:: Exercise instructions ::
Using the listing below, print the line containing "Commissaris", the line containing "teşekkür ederek etkinliğin", and each line between them, exactly and nothing else. Pictures stay out of the print.
(Data excerpts begins)
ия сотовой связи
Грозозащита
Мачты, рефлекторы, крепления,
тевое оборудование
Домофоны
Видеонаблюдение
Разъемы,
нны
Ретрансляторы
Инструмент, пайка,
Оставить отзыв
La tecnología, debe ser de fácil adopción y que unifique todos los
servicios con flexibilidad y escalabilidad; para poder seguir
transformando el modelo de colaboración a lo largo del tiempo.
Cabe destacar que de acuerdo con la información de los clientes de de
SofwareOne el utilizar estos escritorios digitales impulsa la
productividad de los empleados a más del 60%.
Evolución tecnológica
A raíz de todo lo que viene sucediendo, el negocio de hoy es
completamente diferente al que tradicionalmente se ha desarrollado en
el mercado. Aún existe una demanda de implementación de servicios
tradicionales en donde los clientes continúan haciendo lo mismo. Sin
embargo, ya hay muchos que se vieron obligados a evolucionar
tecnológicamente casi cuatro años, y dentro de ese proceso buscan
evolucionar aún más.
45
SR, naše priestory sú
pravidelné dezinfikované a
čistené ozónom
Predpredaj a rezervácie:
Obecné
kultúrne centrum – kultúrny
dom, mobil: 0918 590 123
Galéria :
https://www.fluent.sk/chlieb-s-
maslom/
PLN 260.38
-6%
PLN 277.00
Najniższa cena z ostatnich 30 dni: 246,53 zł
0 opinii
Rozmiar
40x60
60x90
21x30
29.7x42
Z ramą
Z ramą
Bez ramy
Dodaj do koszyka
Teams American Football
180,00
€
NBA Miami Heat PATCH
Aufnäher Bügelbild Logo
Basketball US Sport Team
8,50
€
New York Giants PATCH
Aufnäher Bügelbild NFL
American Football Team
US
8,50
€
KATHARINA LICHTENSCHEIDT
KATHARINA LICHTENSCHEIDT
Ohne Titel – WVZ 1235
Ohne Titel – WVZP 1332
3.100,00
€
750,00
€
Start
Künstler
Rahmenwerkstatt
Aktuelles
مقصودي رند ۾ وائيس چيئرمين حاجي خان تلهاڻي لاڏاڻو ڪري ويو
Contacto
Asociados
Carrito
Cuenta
(Data excerpts ends)
(Data excerpts begins)
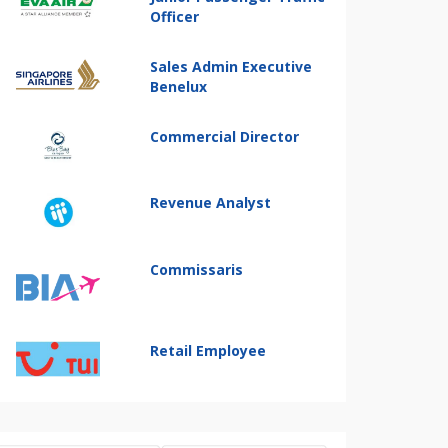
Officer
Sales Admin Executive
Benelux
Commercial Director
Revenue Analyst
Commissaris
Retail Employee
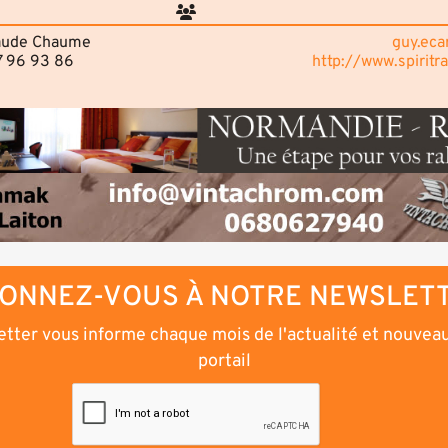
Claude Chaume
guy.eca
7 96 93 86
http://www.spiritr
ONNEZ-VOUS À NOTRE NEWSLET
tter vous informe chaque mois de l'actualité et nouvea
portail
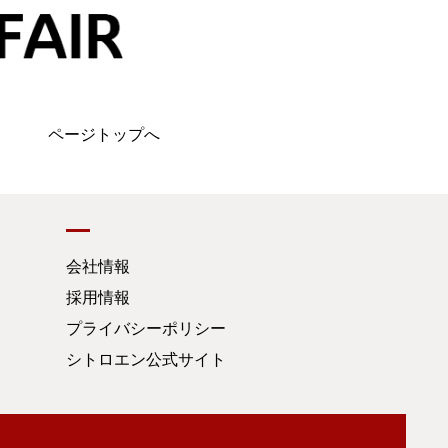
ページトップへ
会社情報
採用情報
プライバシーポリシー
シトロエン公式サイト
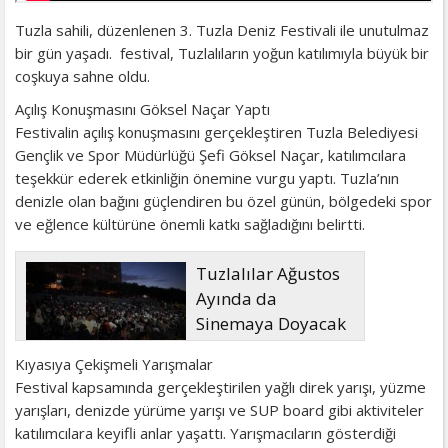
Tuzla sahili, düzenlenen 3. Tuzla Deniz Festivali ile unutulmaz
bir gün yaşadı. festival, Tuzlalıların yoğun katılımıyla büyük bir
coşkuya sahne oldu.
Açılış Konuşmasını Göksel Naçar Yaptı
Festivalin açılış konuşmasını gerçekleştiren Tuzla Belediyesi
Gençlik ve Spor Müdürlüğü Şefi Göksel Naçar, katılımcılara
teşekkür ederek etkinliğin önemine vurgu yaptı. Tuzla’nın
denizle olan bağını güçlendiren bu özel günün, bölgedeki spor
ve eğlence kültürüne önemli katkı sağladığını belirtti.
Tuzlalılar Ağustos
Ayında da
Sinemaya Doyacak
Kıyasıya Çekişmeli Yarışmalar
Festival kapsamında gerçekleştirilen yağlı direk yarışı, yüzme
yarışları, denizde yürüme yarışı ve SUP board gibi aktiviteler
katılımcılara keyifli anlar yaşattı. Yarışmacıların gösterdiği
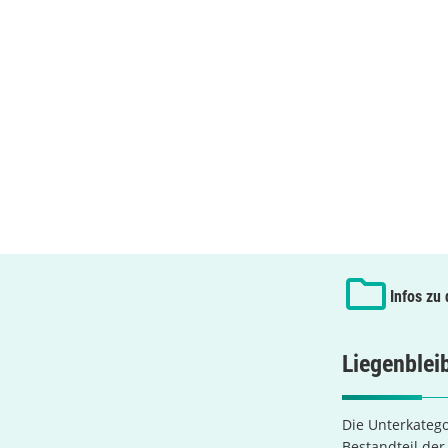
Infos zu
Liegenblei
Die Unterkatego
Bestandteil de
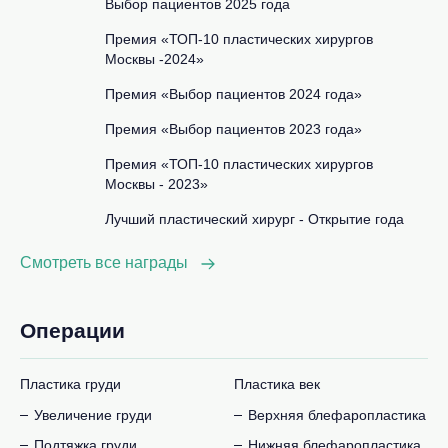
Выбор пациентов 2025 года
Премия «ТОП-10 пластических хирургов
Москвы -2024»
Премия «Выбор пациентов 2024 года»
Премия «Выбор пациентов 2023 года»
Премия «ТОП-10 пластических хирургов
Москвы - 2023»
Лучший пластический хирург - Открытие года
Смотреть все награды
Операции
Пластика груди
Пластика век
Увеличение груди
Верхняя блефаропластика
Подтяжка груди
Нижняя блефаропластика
(Data excerpts ends)
:: Expected answer ::
Commissaris
Retail Employee
Claude Chaume
guy.eca
7 96 93 86
http://www.spiritr
ONNEZ-VOUS À NOTRE NEWSLET
tter vous informe chaque mois de l'actualité et nouvea
portail
ページトップへ
会社情報
採用情報
プライバシーポリシー
シトロエン公式サイト
Tuzla sahili, düzenlenen 3. Tuzla Deniz Festivali ile unutulmaz
bir gün yaşadı. festival, Tuzlalıların yoğun katılımıyla büyük bir
coşkuya sahne oldu.
Açılış Konuşmasını Göksel Naçar Yaptı
Festivalin açılış konuşmasını gerçekleştiren Tuzla Belediyesi
Gençlik ve Spor Müdürlüğü Şefi Göksel Naçar, katılımcılara
teşekkür ederek etkinliğin önemine vurgu yaptı. Tuzla’nın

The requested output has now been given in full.